Чтобы придать большую значимость своему визиту, светлейший князь прибыл в сераль[45], прихватив с собой почти всю, прямо скажем, немаленькую делегацию. Более десятка карет запрудили пространство перед аркой дворцового входа.
Едва Меншиков покинул карету, как турки почтительно склонили перед русским послом головы. Выслушав положенные в таких случаях приветствия, делегация вошла на обширную территорию дворцового комплекса, направляясь в сторону зала Дивана. В это время муэдзины со всех минаретов заунывным напевом стали созывать правоверных к полуденной молитве.
Как по команде, турки опустились на колени. Намаз – дело святое. Русская делегация скромно отошла в сторону и терпеливо ожидала, пока правоверные закончат общение с Аллахом.
Через некоторое время Меншиков и сопровождавшие его адмирал Корнилов, генерал Непокойчицкий, Озеров, адъютант Аникеев и переводчик-грек подошли к дверям зала Дивана. Повсюду горели свечи, аромат которых приятно щекотал ноздри.
Остальные члены делегации вместе с турецкими министрами разбились на кучки и о чём-то стали беседовать. По крайней мере, они оживлённо жестикулировали руками, похлопывали друг друга по плечам и вежливо улыбались.
Двое слуг торжественно открыли дверь, ведущую в тронный зал султана. Напротив двери, у противоположной стены зала, в окружении нескольких ближайших сановников был виден сам султан – Абдул Меджид I, восседавший на троне.
Князь в недоумении остановился. Дверь была настолько низкой, что войти высокому человеку вовнутрь и при этом не согнуться, то есть поклониться, было невозможно.
На лице великого визиря промелькнула злорадная ухмылка.
Меншиков вопросительно посмотрел на Озерова. Тот непонимающе пожал плечами. Недолго думая, князь развернулся и задом вошёл в зал. Все ахнули!
Визирь сокрушённо покачал головой и печально вздохнул.
Ближайший к нему вельможа, наклонившись к уху визиря, прошептал:
– Зря переделывали вход, уважаемый Мехмед-Али. Этот долговязый шайтан русский, как видишь, всё равно нашёл выход, не склонил голову перед султаном. Висеть бы ей на стене сераля…
– Сие теперь невозможно. Как бы наши головы не торчали на стене, – пробурчал визирь.
При виде посла, идущего задом, султан удивлённо взглянул на своего визиря, однако промолчал: к нему приближался Меншиков.
Нарушив обычай, султан неожиданно, вызвав удивление придворных, поднялся и сделал два шага навстречу русскому послу, затем по-европейски подал руку Меншикову. Рукопожатие тридцатилетнего султана было поначалу слабым, однако, почувствовав упругость посольской руки, султан напрягся и, как мог, сдавил ладонь князя.
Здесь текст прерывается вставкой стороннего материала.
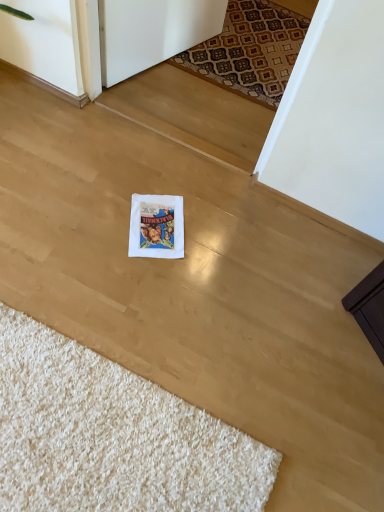 Identify the location of free location in front of white paper postcard at center. The image size is (384, 512). point(145,275). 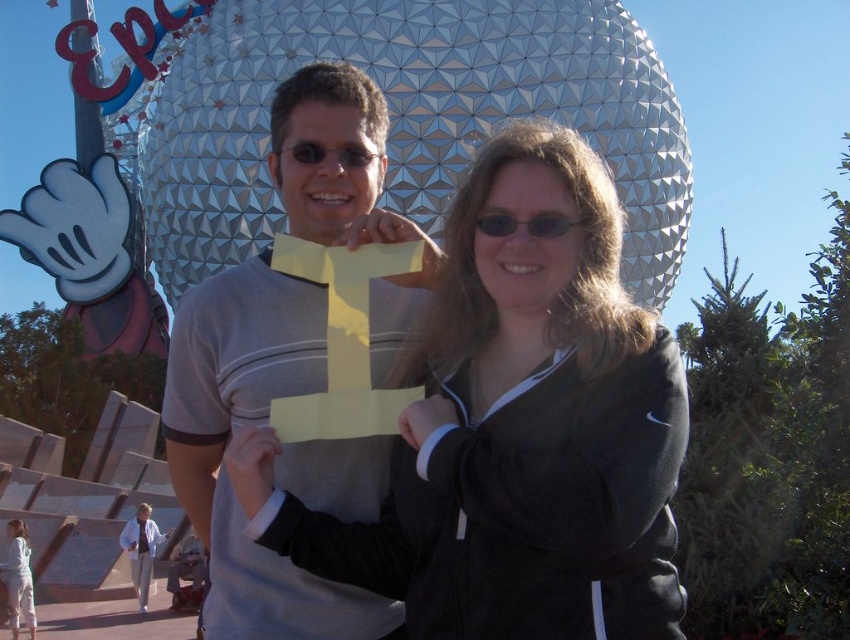 You are a photographer at Epcot and want to take a photo of the black matte jacket at center and the black plastic sunglasses at center. Based on their positions, which object is closer to the camera?

The black matte jacket at center is positioned under the black plastic sunglasses at center, so the sunglasses are closer to the camera.

You are a photographer at Epcot and need to capture a photo where both pairs of sunglasses at the center are clearly visible. Since the black plastic sunglasses at center and matte black sunglasses at center are both in focus, which pair appears narrower?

Оба взглянули друг на друга, и едва заметная улыбка тронула их лица. Султан приветливо махнул рукой в сторону диванов, предлагая гостю сесть.
Озеров облегчённо вздохнул. «Начало обнадёживающее…» – мелькнула у него мысль. Вместе с переводчиком он встал рядом с Меншиковым, с другой стороны – адъютант.
В зале воцарилась тишина. Меншиков испытующе разглядывал государя некогда великой Османской империи. Лицо его было хмуро и напряжённо.
По протоколу первым должен приветствовать султана гость. Однако князь молчал. У Озерова мелькнула тревожная мысль: «Не дай Бог, князь взбрыкнёт, повернётся и уйдёт. Встреча будет провалена».
Пауза затянулась. Меншиков продолжал молчать. Обстановка накалялась.
Выручил султан: он хоть и вымученно, но улыбнулся. Грек-переводчик приготовился к исполнению своих обязанностей и слегка выступил вперёд.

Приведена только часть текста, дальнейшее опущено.